▸ **DATA EXTRACT**:
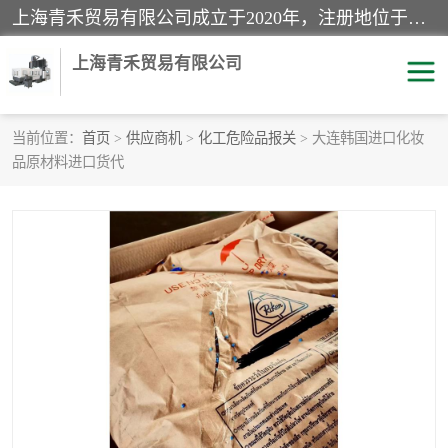
上海青禾贸易有限公司成立于2020年，注册地位于上海市宝山区。经营范围包括：机械设备、五金制品、劳防用品、电子产品、塑胶制品、家具、模具、纺织品、仪器仪表、建筑材料、装饰材料、化工产品、金属制品、机车配件等货物进出口报关、清关服务。
上海青禾贸易有限公司
当前位置：
首页
>
供应商机
>
化工危险品报关
> 大连韩国进口化妆
品原材料进口货代
酒类饮料报关
化工危险品报关
进口退运报关
服装进口清关
快递清关
进口杂货清关
家用电器报关
机床进口清关
国际灯具清关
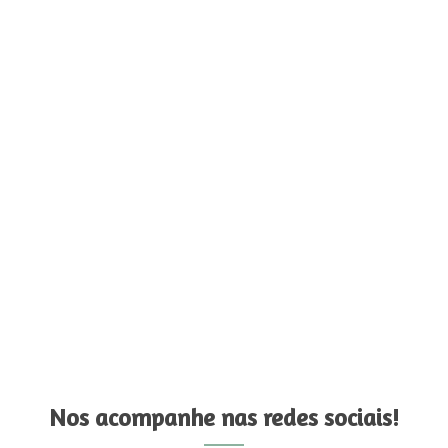
Nos acompanhe nas redes sociais!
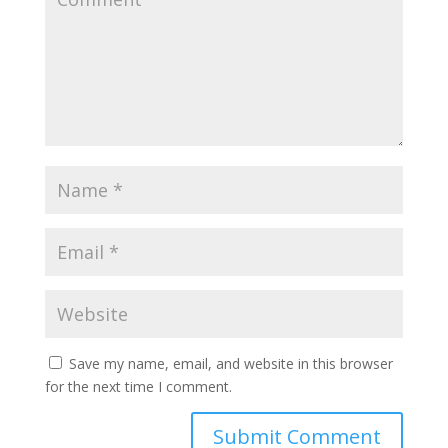
Save my name, email, and website in this browser
for the next time I comment.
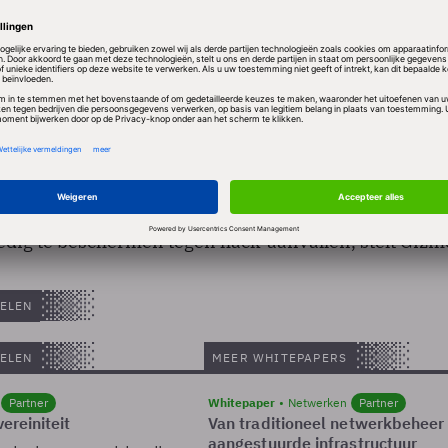
t het dan ook om een 'lege client'-architectuur. Op 
 Visual WebGUI is ontwikkeld, draait namelijk geen 
 alleen de beeldinformatie die komt vanaf een
et behulp van Extensible Markup Language Hypertex
 Doordat de interface zelf geen code uitvoert, was het
ledig te beschermen tegen hack-aanvallen, stelt Gizm
ELEN
ELEN
MEER WHITEPAPERS
Partner
Whitepaper
Netwerken
Partner
ereiniteit
Van traditioneel netwerkbeheer
aangestuurde infrastructuur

▸ **WHAT YOU HAVE TO DO**: Leave out the pictures and retype the rest of the entries exactly.

▸ **RESPONSE**:
上海青禾贸易有限公司成立于2020年，注册地位于上海市宝山区。经营范围包括：机械设备、五金制品、劳防用品、电子产品、塑胶制品、家具、模具、纺织品、仪器仪表、建筑材料、装饰材料、化工产品、金属制品、机车配件等货物进出口报关、清关服务。
上海青禾贸易有限公司
当前位置：
首页
>
供应商机
>
化工危险品报关
> 大连韩国进口化妆
品原材料进口货代
酒类饮料报关
化工危险品报关
进口退运报关
服装进口清关
快递清关
进口杂货清关
家用电器报关
机床进口清关
国际灯具清关
Nos acompanhe nas redes sociais!
Save my name, email, and website in this browser
for the next time I comment.
t het dan ook om een 'lege client'-architectuur. Op 
 Visual WebGUI is ontwikkeld, draait namelijk geen 
 alleen de beeldinformatie die komt vanaf een
et behulp van Extensible Markup Language Hypertex
 Doordat de interface zelf geen code uitvoert, was het
ledig te beschermen tegen hack-aanvallen, stelt Gizm
ELEN
ELEN
MEER WHITEPAPERS
Partner
Whitepaper
Netwerken
Partner
ereiniteit
Van traditioneel netwerkbeheer
aangestuurde infrastructuur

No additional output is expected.